Re:A dollar a message

[dubl-u]

think of the _interruption_ time it involves.

According to an IBM study quoted in McConnell's Rapid Development, it takes the average programmer 15 minutes to recover fully from an interruption.

Re:A dollar a message

[laing]

Well, it's not an easy thing to set up. There are links from the spamassassin.org web page to the many different ways to use it. One of them points to the spamassassin milter page: http://savannah.nongnu.org/projects/spamass-milt/

Unfortunately there isn't much there in the way of installation instructions. I think the developers of SpamAssassin are planning to release a commercial version soon (which I would gladly buy to support them and their efforts.) Perhaps the commercial version will be easier to install.

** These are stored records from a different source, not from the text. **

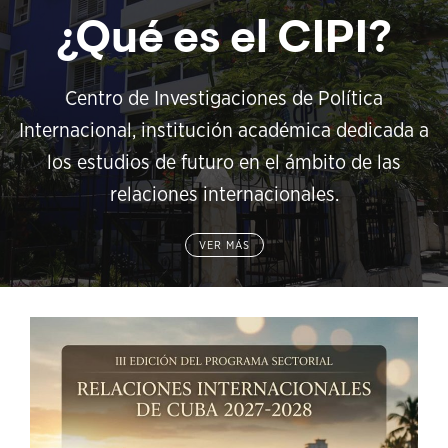
¿Qué es el CIPI?
Centro de Investigaciones de Política
Internacional, institución académica dedicada a
los estudios de futuro en el ámbito de las
relaciones internacionales.
VER MÁS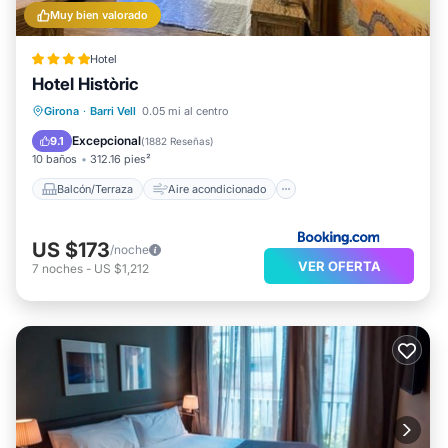
Muy bien valorado
Hotel
Hotel Històric
Balcón/Terraza
Aire acondicionado
Girona
·
Barri Vell
0.05 mi al centro
Internet
Apto para niños
Excepcional
9.1
(
1882 Reseñas
)
10 baños
312.16 pies²
Balcón/Terraza
Aire acondicionado
US $173
/noche
VER OFERTA
7
noches
-
US $1,212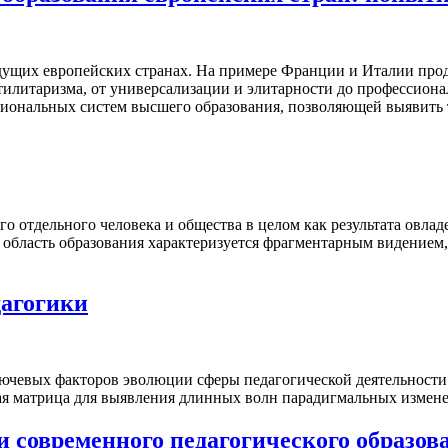
едущих европейских странах. На примере Франции и Италии пр
тилитаризма, от универсализации и элитарности до профессиона
циональных систем высшего образования, позволяющей выявить
о отдельного человека и общества в целом как результата овла
 область образования характеризуется фрагментарным видением,
агогики
ючевых факторов эволюции сферы педагогической деятельности п
я матрица для выявления длинных волн парадигмальных измене
современного педагогического образов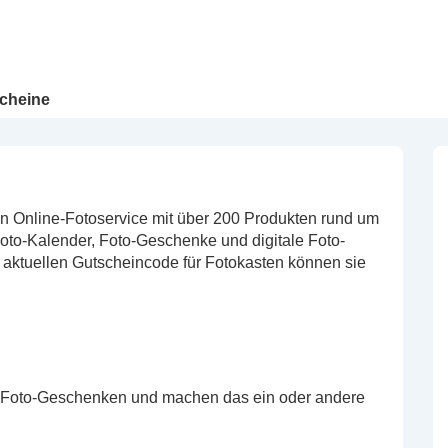
cheine
en Online-Fotoservice mit über 200 Produkten rund um
Foto-Kalender, Foto-Geschenke und digitale Foto-
 aktuellen Gutscheincode für Fotokasten können sie
en Foto-Geschenken und machen das ein oder andere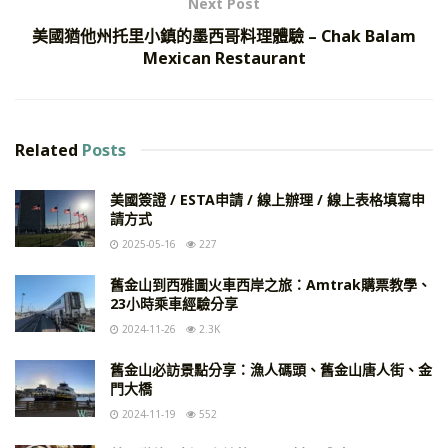
Next Post
美國猶他州托里小鎮的墨西哥料理體驗 – Chak Balam
Mexican Restaurant
Related
Posts
美國簽證 / ESTA申請 / 線上辦理 / 線上表格填寫申
請方式
2025-05-16
227
舊金山到西雅圖火車西岸之旅：Amtrak購票教學、
23小時乘車經驗分享
2024-11-26
2.3K
舊金山必訪景點分享：漁人碼頭、舊金山唐人街、金
門大橋
2024-11-19
552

A brief summary of what needs to be done:
Install SpamAssassin and (optionally) razor.
Install the perl module Sendmail::Milter
(You'll need a version of perl that supports threads like 5.6 or later. If you don't have one, install it first.)
Add a few lines to your sendmail .mc file:
INPUT_MAIL_FILTER(`myspamfilter', `S=local:/var/run/mperl.sock, F=T, T=S:1m;R:1m')dnl
Use m4 to make a new sendmail.cf file.
Create the proper configuration files for spamd and spamass-milter per the documentation.
Restart sendmail and start the daemonized version of SpamAssasin (spamd).
Start spamass-milter.

Sit back and watch the spam bounce off your server.

Some Actual Numbers

[ticklemeozmo]

In 45 days time, here are my company's official spam stats.

Total email processed: 271,217
Total junk email identified: 239,560

88.32779% of email sent to our company is identified as spam.
That's over 6000 a day.
That's over 67 per account per day.

Before we installed a spam filter (you may feel free to ask me which), each person had to sift through their hypothetical 10 emails and delete almost 9 spams.